GR 235604; (May, 2021) (Digest)
G.R. No. 235604 , May 03, 2021
SPOUSES LEONARDO AND MARILYN ANGELES, FOR THEMSELVES AND AS ATTORNEY-IN-FACT OF OLYMPIA C. BERNABE, AURORA ANGELES, PETER A. CARTAGENA, FRANCISCO A. CARTAGENA III, AND MANY PLACES, INC., PETITIONERS, VS. TRADERS ROYAL BANK (NOW KNOWN AS BANK OF COMMERCE), RESPONDENT.
FACTS
On February 21, 1984, Marilyn Angeles and Olympia Bernabe obtained a P2,000,000.00 loan from Traders Royal Bank, secured by a real estate mortgage on several parcels of land in Angeles City registered in the names of various family members. The loan was increased to P3,200,000.00 on December 15, 1987. From May 17, 1988 to October 14, 1997, the parties entered into six more loan agreements, with the total loan amount reaching P26,430,000.00, all annotated on the mortgaged titles. Following the eruption of Mt. Pinatubo in 1991, the bank lost its records, but the borrowers continued making payments as advised. On August 7, 1998, Marilyn and Bernabe executed two promissory notes for P26,430,000.00 and P5,451,456.85 in favor of the bank. After the borrowers defaulted, Bank of Commerce (which had purchased Traders Royal Bank) filed a petition for extrajudicial foreclosure on March 22, 2004. The bank emerged as the highest bidder at the auction sale, and a certificate of sale was annotated on September 20, 2005. During the redemption period, Bernabe redeemed three properties for P4,900,000.00, but the rest were not redeemed. Consequently, on November 17, 2006, Bank of Commerce consolidated ownership of the remaining properties. In 2008, the Angeles Family filed a Complaint for Annulment of the Consolidation of Ownership and Cancellation of Titles and Damages against the bank. The Regional Trial Court dismissed the complaint, a decision affirmed by the Court of Appeals.
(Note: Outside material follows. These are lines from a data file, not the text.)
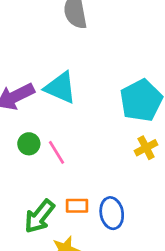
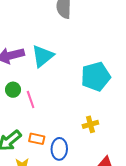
cyan triangle: (60, 88) -> (43, 56), turned 45
yellow cross: (146, 148) -> (90, 124), moved

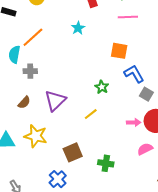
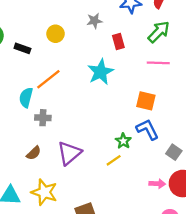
cyan star: (78, 28) -> (101, 72), size x1.6
blue L-shape: (134, 74) -> (147, 129), moved
yellow line: (91, 114) -> (114, 160), moved

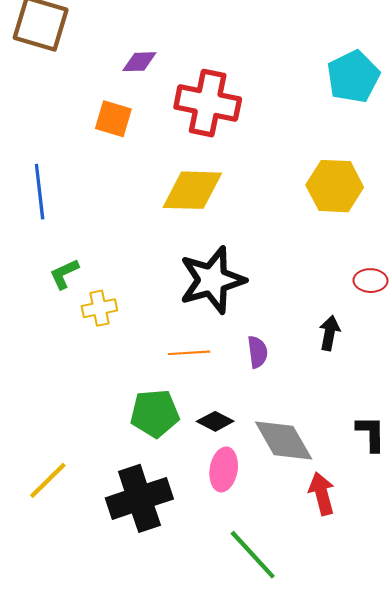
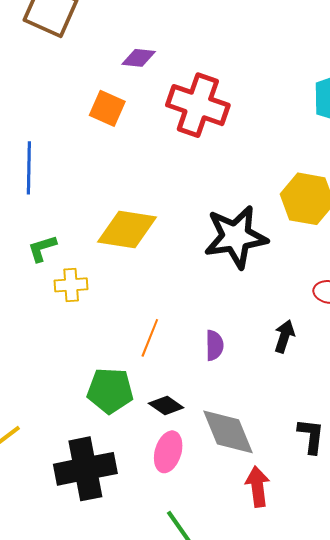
yellow diamond: (192, 190) -> (127, 229), moved
black star: (212, 280) -> (236, 237), moved
orange line: (189, 353) -> (150, 338), turned -72

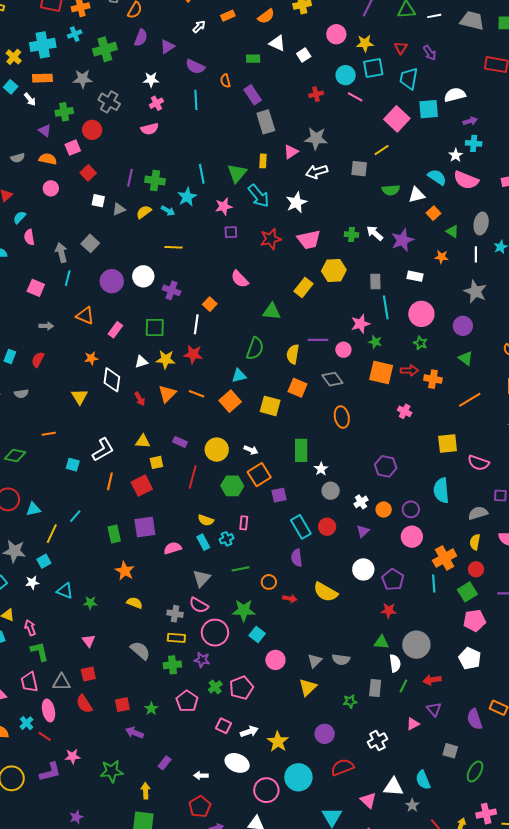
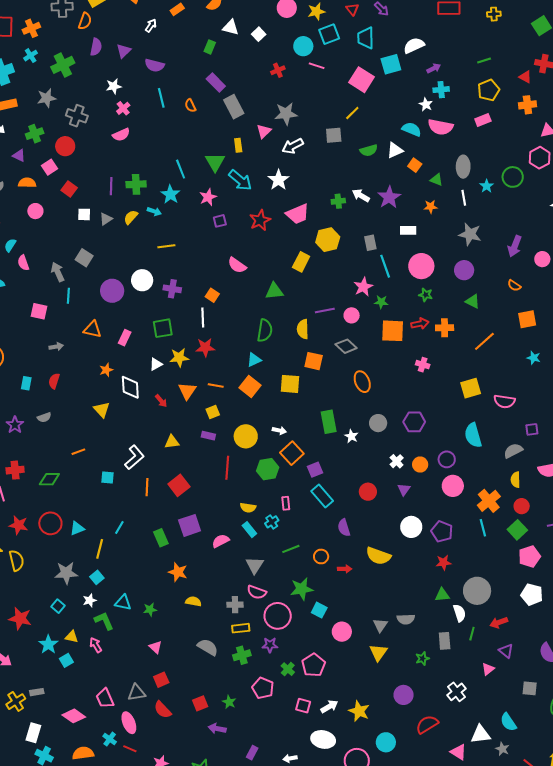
green rectangle: (253, 59) -> (210, 47), turned -56
orange semicircle: (225, 81) -> (190, 106), moved
yellow square: (156, 462) -> (213, 412), moved
gray circle: (331, 491) -> (378, 423), moved
cyan rectangle: (301, 527) -> (322, 496), moved
green L-shape: (40, 651) -> (104, 621), moved
cyan circle: (298, 777) -> (386, 742), size x0.7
The petitioners then filed a Petition for Review on Certiorari before the Supreme Court.
ISSUE
Whether the Court of Appeals erred in affirming the Regional Trial Court’s dismissal of the complaint for annulment of the consolidation of ownership and cancellation of titles, which raised questions regarding the validity of the foreclosure, the accounting of the loan obligation, the effect of a Stay Order from a corporate rehabilitation proceeding, and the claim of novation.
RULING
The Supreme Court denied the petition. The Court held that the petition raised questions of fact, not law, and the petitioners failed to demonstrate that their case fell under any exception to the rule that only questions of law are reviewable in a Rule 45 petition. The factual findings of the lower courtsβthat the petitioners failed to substantiate their claims of full payment, novation, or irregularity in the foreclosure proceedingsβwere conclusive and binding. The Court found no merit in the petitioners’ arguments. It upheld the lower courts’ findings that the mortgaged properties were individually owned and not assets of Many Places, Inc., and thus were not covered by the Stay Order from the corporate rehabilitation proceeding. Furthermore, the foreclosure proceedings preceded the Stay Order, so the order could not annul the consolidation of ownership. The petitioners’ new claim regarding the recomputation of the loan obligation was raised too late, only on appeal. The Supreme Court affirmed the Court of Appeals’ Decision and Resolution.